● TASK: Would you please retype, exactly, the lines of the listing below between the line with "nicht sämtliche Funktionen" and the line with "hierdurch ein Opt-Out-Cookie", inclusive?

━━━ INFORMATION PROVIDED

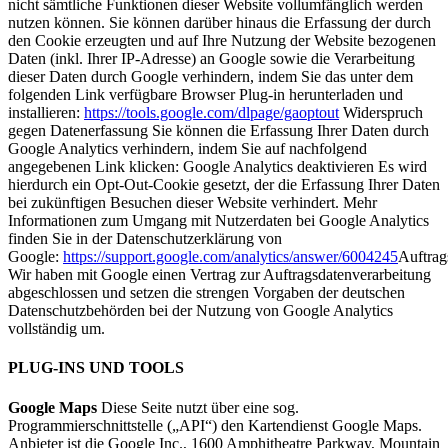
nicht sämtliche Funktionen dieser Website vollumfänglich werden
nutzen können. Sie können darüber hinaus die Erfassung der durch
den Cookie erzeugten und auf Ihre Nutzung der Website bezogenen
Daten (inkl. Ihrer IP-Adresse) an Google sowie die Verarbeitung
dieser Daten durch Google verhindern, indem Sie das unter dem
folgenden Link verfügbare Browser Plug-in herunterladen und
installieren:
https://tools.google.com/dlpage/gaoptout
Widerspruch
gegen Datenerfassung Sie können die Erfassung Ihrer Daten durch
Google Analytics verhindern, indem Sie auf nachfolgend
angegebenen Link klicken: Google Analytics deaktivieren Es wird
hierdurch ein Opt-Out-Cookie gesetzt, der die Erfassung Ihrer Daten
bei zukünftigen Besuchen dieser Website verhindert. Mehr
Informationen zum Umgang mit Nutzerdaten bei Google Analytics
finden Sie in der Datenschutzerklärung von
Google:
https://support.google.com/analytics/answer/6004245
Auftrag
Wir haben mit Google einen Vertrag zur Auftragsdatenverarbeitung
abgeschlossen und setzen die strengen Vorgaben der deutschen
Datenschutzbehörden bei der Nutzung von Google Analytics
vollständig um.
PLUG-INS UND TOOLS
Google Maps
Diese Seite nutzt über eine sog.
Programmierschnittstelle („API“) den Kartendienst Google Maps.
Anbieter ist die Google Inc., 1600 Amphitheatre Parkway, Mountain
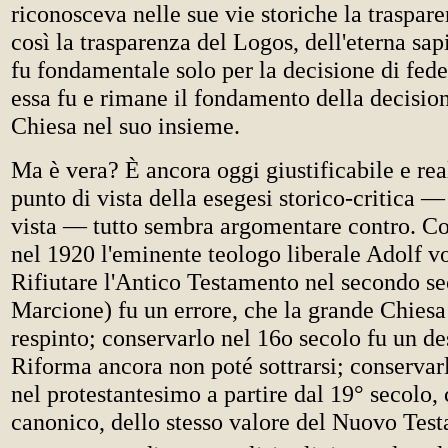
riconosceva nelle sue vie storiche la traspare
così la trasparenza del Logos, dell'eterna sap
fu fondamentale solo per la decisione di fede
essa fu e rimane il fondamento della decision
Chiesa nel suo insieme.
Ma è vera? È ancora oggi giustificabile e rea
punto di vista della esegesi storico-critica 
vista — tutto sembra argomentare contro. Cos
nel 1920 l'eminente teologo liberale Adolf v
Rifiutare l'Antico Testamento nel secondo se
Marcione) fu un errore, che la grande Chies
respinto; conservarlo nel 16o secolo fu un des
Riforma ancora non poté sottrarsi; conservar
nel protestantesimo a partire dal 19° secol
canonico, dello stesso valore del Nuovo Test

━━━━━━
━━━ INFORMATION PROVIDED

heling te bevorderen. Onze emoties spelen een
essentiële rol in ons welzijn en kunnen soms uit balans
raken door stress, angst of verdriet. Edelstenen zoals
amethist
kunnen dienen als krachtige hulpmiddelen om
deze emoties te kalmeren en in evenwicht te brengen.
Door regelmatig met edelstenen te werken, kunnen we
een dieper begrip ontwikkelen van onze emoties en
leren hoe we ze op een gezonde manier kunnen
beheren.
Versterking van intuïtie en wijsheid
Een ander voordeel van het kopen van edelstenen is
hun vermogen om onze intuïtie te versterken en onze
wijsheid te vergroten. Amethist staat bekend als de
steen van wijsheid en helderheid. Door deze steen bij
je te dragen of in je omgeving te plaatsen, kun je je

━━━━━━

● RESPONSE TO THIS EXERCISE:
nicht sämtliche Funktionen dieser Website vollumfänglich werden
nutzen können. Sie können darüber hinaus die Erfassung der durch
den Cookie erzeugten und auf Ihre Nutzung der Website bezogenen
Daten (inkl. Ihrer IP-Adresse) an Google sowie die Verarbeitung
dieser Daten durch Google verhindern, indem Sie das unter dem
folgenden Link verfügbare Browser Plug-in herunterladen und
installieren:
https://tools.google.com/dlpage/gaoptout
Widerspruch
gegen Datenerfassung Sie können die Erfassung Ihrer Daten durch
Google Analytics verhindern, indem Sie auf nachfolgend
angegebenen Link klicken: Google Analytics deaktivieren Es wird
hierdurch ein Opt-Out-Cookie gesetzt, der die Erfassung Ihrer Daten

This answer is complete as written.